Novas Histórias do Tempo da Velha Escola (DCXCI)

Cabril, 26 de outubro de 2041

Como vos disse, era significativo o contraste existente entre o teor da regulamentação e a Lei de Bases. Eram visíveis as contradições. Embora o terceiro parágrafo do seu 48º artigo consagrasse o primado dos “critérios de natureza pedagógica e científica sobre critérios de natureza administrativa”, a realidade contradizia o disposto na lei. 

Mercê do indigno dever de obediência hierárquica, o que prevalecia era a arbitrariedade administrativa. Um diretor de agrupamento recebia ordens de um superior hierárquico e, ainda que delas discordasse, as cumpria e fazia cumprir. A ordem seguia desse diretor para o diretor da escola. Ordens impostas verticalmente, sem qualquer fundamento em “critérios de natureza pedagógica e científica” eram, servilmente, aplicadas pelos professores em sala de aula. 

A administração e a gestão deveriam orientar-se “por princípios de democraticidade e de participação de todos os implicados no processo educativo”. Mas, durante muitos anos, a norma não foi acatada. Regulamentos manifestamente autoritários (e ilegais!) comprometeram a mudança e a inovação. Hoje, poderei mesmo afirmar ter sido criminosa tal prática, pois, ainda que indiretamente, contribuiu para condenar à ignorância milhares de seres humanos. A anacrónica situação se prolongou pelos idos de vinte, até que o lado saudável do sistema reagiu. 

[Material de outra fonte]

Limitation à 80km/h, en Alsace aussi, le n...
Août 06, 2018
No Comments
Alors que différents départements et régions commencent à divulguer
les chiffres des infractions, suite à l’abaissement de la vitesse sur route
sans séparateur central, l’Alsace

Um “precedente jurídico” foi fonte de inspiração. Em 2004, um contrato de autonomia fora celebrado entre o estado e uma escola pública portuguesa. A Lei de Bases estabelecia que o funcionamento dos estabelecimentos de educação e ensino se orientasse “por uma perspectiva de integração comunitária, sendo, nesse sentido, favorecida a fixação local dos respectivos docentes. A Direção da Escola da Ponte foi entregue à comunidade, sem a figura tutelar de um diretor, favorecendo a “integração comunitária”.

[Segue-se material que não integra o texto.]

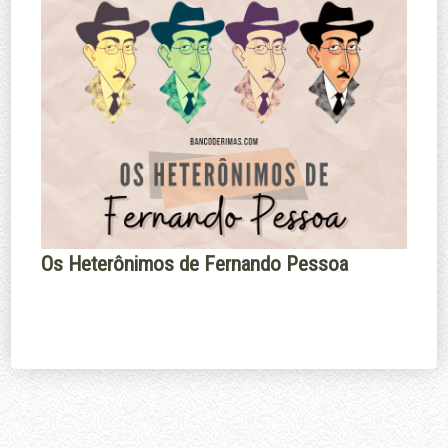
Os Heterônimos de Fernando Pessoa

As avaliações externas tinham comprovado a excelente qualidade do projeto. E a Ponte ganhara o direito de selecionar os seus professores, através de concurso universal, com parâmetros e critérios bem definidos. Os seus professores eram trabalhadores da educação ao serviço de um projeto, que uma comunidade adotara – a “fixação local” dos professores” era assegurada. 

Estes se assumiam integrados e autônomos. E, dado que a aprendizagem é antropofágica – não se aprendia aquilo que o outro dizia, mas o que o outro era – os professores eram exemplos para os alunos. Foi instalada uma assembleia. Quem visitava a Ponte e assistia a uma reunião dessa assembleia emocionava-se com a maturidade cívica das crianças. 

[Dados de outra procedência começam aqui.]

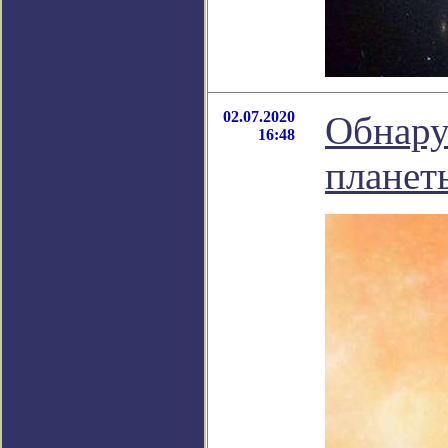
02.07.2020
Обнару
16:48
планет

As leis não eram objetos perfeitos e a Lei de Bases não era exceção. Limitava a participação dos jovens nos órgãos de Direção: “A participação dos alunos (…) circunscreve-se ao ensino secundário”. Eu assistira a reuniões nesse nível de ensino e chegara à conclusão de que os jovens do “secundário” (e muitos deputados da Nação) beneficiariam de assistir às reuniões de jovens do “primário”.

Na linha de presunção de que as escolas deveriam fazer a “preparação para a cidadania” e não educar os jovens no exercício da cidadania, a lei considerava que apenas o “ensino superior” seria digno de beneficiar de autonomia científica e administrativa, acumulando a financeira. Não outorgando idêntico direito ao ensino considerado “inferior”, a lei o condenava a um estatuto de menoridade.

Como vedes, queridos netos, as normas estavam longe da perfeição. E, na racionalidade hierárquica, os professores do ensino “inferior” eram filhos de um Deus menor.